“It is fitten,” said Jack, simply; “fitten that I should die for the law—I who have been so lawless.”
He turned to Margaret Adams: “You are lookin' somethin' you want to say—I can tell by yo' eyes.”
She faltered, then slowly: “Jack, he was not my son—my poor sister—I could not see her die disgraced.”
Jack drew her down and kissed her.
And as his eyes grew dim, a figure, tall and in military clothes, stood before him, shaken with grief and saying, “Jack—Jack, my poor friend—”
Jack's mind was wandering, but a great smile lit up his face as he said: “Bishop—Bishop—is—is—it Cap'n Tom, or—or—Jesus Christ?” And so he passed out.
And up above them all in the belfry, lying prone, but still gripping his rifle's stock which, sweeping the jail with its deadly protruding barrel, had held back hundreds of men, they found Richard Travis, a softened smile on his lips as if he had just entered into the glory of the great Sweet Silence of Things.
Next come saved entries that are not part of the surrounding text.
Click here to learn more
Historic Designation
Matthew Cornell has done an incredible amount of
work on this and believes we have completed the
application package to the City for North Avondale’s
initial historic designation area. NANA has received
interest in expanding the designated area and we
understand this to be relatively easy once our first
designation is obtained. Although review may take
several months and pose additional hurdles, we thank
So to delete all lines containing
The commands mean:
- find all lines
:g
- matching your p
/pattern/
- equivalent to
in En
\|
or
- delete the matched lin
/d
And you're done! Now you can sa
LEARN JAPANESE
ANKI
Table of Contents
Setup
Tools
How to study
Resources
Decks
And by him sat the old preacher, where he had sat since Richard Travis's last shot had saved the jail and the defenders; sat and bound up his wound and gave him the last of his old whiskey out of the little flask, and stopped the flow of blood and saved the life which had nearly bubbled out.
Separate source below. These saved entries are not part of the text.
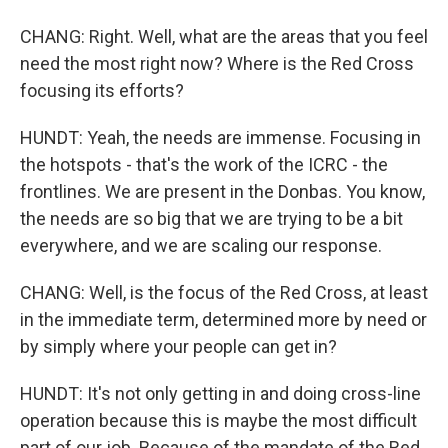
CHANG: Right. Well, what are the areas that you feel
need the most right now? Where is the Red Cross
focusing its efforts?
HUNDT: Yeah, the needs are immense. Focusing in
the hotspots - that's the work of the ICRC - the
frontlines. We are present in the Donbas. You know,
the needs are so big that we are trying to be a bit
everywhere, and we are scaling our response.
CHANG: Well, is the focus of the Red Cross, at least
in the immediate term, determined more by need or
by simply where your people can get in?
HUNDT: It's not only getting in and doing cross-line
operation because this is maybe the most difficult
part of our job. Because of the mandate of the Red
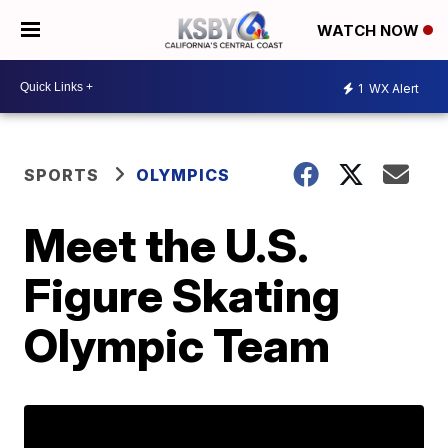
WATCH NOW
1
WX Alert
SPORTS
OLYMPICS
Meet the U.S.
Figure Skating
Olympic Team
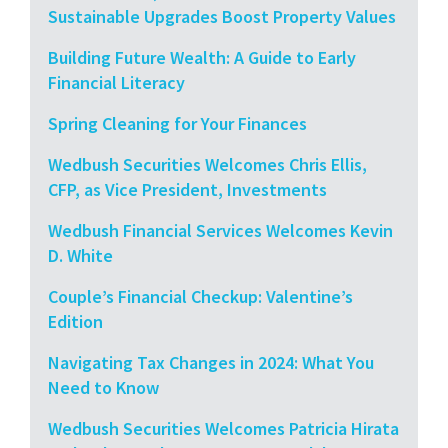
Sustainable Upgrades Boost Property Values
Building Future Wealth: A Guide to Early
Financial Literacy
Spring Cleaning for Your Finances
Wedbush Securities Welcomes Chris Ellis,
CFP, as Vice President, Investments
Wedbush Financial Services Welcomes Kevin
D. White
Couple’s Financial Checkup: Valentine’s
Edition
Navigating Tax Changes in 2024: What You
Need to Know
Wedbush Securities Welcomes Patricia Hirata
And as they brought the desperately wounded man down to the surgeon and to life, the old governor raised his hat and said: “The Travis blood—the Irish Gray—when it's wrong it is hell—when it's right it is heaven.”
But the old preacher smiled as he helped carry him tenderly down and said: “He is right, forever right, now, Gov'nor. God has made him so. See that smile on his lips! He has laughed before—that was from the body. He is smiling now—that is from the soul. His soul is born again.”
The old governor smiled and turned. Edward Conway, wounded, was sitting up. The governor grasped his hand: “Ned, my boy, I've appointed you sheriff of this county in place of that scallawag who deserted his post. Stand pat, for you're a Conway—no doubt about that. Stand pat.”